A few weeks ago, I found myself in a conversation that led to an interesting question. It went something like this:
Say, Hans, you’re actually quite active in the field of data science. But when you were studying, data science hadn’t even been invented yet. Still, over the past few years, you’ve gained knowledge and skills in data analytics and data science. So, you must know a thing or two about it. That’s why I have a question for you. What would you recommend if someone wants to learn data science themselves and they have to start from scratch?
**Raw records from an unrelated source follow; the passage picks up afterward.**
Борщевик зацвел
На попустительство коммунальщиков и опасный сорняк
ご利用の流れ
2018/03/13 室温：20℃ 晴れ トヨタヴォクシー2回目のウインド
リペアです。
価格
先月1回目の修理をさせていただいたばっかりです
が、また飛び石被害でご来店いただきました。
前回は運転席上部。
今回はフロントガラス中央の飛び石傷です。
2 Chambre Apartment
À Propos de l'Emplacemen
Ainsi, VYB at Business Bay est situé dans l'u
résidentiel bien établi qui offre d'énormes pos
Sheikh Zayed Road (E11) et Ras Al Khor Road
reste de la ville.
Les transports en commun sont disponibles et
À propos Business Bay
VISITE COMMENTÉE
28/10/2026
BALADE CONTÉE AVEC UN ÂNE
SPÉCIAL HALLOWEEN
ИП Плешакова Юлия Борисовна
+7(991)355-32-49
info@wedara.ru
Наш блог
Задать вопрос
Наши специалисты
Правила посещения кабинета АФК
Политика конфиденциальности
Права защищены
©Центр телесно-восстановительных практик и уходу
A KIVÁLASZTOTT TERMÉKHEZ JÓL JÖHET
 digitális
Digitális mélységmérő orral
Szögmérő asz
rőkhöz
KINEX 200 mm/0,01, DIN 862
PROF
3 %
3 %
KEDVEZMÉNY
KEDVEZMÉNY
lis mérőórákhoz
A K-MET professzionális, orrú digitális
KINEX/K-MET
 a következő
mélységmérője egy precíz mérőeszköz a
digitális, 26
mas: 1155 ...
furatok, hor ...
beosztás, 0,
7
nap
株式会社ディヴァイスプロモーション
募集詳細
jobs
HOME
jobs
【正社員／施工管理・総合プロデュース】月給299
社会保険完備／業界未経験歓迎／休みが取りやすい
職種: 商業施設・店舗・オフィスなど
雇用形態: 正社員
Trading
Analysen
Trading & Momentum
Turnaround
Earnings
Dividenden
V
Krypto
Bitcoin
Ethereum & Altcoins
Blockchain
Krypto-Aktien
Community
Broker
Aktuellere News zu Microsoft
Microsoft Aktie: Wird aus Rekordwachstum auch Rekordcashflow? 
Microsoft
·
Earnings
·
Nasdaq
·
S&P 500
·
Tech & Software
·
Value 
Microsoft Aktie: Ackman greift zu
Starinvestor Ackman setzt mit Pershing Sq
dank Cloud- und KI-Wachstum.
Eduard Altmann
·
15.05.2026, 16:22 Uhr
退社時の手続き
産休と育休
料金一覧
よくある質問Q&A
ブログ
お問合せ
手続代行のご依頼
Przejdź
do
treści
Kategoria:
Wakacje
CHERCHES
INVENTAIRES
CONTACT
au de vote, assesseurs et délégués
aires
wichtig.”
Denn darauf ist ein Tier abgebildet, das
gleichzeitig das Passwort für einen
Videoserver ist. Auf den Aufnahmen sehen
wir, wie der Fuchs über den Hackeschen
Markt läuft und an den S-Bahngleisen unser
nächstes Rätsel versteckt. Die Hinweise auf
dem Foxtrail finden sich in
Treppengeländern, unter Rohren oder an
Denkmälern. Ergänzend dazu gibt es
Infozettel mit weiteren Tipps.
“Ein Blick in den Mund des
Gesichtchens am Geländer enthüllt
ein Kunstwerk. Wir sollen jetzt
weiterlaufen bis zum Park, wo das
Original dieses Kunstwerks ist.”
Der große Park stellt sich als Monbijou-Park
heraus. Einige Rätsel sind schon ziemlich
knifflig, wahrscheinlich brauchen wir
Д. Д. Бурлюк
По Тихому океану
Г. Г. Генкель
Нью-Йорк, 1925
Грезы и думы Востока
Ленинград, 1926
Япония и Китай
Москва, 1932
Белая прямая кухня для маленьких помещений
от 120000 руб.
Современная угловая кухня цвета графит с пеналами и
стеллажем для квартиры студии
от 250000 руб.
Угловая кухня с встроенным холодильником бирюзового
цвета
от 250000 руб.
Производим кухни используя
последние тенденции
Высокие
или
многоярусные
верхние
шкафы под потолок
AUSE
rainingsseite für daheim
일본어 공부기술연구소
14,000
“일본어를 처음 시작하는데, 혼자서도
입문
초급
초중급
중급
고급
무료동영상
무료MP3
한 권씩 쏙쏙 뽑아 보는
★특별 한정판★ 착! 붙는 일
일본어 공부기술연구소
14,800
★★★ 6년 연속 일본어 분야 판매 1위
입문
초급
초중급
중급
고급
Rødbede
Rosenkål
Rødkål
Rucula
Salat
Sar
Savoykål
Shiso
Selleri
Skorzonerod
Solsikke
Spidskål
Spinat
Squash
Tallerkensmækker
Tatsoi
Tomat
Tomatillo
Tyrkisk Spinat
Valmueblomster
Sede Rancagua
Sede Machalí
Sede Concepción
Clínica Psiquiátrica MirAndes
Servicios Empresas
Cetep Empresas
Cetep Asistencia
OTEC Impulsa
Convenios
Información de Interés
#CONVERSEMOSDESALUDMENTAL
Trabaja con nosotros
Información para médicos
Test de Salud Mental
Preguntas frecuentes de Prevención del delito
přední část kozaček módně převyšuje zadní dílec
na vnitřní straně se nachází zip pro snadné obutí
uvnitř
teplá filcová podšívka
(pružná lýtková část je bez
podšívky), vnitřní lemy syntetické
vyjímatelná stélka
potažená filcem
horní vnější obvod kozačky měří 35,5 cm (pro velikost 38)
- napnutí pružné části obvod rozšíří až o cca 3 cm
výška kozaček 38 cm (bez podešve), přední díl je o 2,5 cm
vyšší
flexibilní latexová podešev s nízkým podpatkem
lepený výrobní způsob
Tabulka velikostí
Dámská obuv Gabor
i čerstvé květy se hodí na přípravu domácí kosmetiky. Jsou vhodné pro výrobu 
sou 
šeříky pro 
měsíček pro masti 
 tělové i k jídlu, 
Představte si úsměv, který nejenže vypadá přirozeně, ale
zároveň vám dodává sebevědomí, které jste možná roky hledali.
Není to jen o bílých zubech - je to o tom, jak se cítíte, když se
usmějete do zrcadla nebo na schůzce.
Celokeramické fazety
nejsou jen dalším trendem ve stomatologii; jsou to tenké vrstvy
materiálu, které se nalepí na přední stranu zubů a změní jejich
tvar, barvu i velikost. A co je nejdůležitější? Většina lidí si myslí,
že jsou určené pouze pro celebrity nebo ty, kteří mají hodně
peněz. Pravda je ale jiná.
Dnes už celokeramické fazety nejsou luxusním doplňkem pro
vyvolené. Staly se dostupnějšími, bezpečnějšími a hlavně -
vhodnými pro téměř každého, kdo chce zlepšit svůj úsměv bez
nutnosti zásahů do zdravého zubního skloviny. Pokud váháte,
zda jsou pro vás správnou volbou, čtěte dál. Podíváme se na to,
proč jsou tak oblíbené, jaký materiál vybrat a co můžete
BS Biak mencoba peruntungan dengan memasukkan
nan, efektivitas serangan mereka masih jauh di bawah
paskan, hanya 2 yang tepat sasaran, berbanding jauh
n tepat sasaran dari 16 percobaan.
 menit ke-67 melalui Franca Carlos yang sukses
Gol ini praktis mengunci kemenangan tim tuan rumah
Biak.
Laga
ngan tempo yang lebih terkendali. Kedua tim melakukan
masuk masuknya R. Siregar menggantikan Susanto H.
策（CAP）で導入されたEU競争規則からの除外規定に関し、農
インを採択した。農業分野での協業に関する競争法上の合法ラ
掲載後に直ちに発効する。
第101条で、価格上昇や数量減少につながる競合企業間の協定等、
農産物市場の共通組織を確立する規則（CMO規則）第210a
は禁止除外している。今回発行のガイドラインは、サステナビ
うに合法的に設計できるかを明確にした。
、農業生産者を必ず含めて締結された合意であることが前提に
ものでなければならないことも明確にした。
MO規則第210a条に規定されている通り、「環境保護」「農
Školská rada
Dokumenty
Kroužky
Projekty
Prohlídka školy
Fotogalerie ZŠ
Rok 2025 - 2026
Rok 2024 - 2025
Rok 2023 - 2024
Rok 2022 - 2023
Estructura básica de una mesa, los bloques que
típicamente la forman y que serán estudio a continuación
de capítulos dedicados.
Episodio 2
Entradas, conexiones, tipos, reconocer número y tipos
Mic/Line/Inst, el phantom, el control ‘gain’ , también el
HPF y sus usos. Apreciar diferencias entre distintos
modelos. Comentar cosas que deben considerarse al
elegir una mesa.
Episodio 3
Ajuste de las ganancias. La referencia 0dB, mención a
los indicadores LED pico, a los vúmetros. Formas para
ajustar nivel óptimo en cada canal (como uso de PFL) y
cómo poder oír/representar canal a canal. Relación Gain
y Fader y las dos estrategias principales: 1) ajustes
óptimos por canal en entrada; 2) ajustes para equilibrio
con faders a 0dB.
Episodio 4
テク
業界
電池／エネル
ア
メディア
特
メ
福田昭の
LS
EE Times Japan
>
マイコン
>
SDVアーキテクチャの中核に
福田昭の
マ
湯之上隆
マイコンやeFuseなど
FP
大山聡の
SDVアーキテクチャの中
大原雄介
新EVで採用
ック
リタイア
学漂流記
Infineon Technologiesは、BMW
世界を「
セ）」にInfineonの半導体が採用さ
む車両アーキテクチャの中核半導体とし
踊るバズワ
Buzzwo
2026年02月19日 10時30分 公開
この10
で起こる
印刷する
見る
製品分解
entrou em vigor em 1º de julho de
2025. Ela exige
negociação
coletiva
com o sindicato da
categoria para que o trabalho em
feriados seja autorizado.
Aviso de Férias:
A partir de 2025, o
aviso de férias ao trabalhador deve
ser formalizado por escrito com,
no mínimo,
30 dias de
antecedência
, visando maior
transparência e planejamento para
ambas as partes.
Whew, I didn’t have an immediate answer to this question. But it did make me think. What would my advice be? It wasn’t a complex question, but one that triggered many different thoughts and ideas in my mind. How do you go about “learning data science from scratch?” As I pondered, I came up with a list of six tips. And I’m happy to share those tips with you here.
Tip 1: Don’t start with programming, opt for a low-code solution
It might look super cool, typing all sorts of complex Python statements in dark mode, but that’s not what makes me happy. My preference lies with a low-code solution like KNIME. With the help of KNIME, I’ve been able to accelerate my data science career tremendously. In KNIME, the process is central, not the code. And that comes with several advantages. A KNIME canvas is organized, allowing you to zoom in and out. You can encapsulate nodes into so-called metanodes, and with annotations, the (data science) process you execute in your workflow is supported and made understandable, turning it into a story that you can share and communicate.
Especially if you’re new to data science and don’t have a background or training in programming, it’s important to focus on the problem you want to solve or the insight you want to gain. How do you translate the business problem into a data science problem? That, to me, is the challenge in data science. As a data scientist, you need to be able to focus on the choices you need to make to arrive at a good solution. Which algorithm fits best, which records do I include, which variables should be considered, what metrics do I use to assess the quality of my solution? Those kinds of things. And as a beginner, you don’t want to get stuck every time because you misplaced a comma in your code or forgot a parenthesis, etc.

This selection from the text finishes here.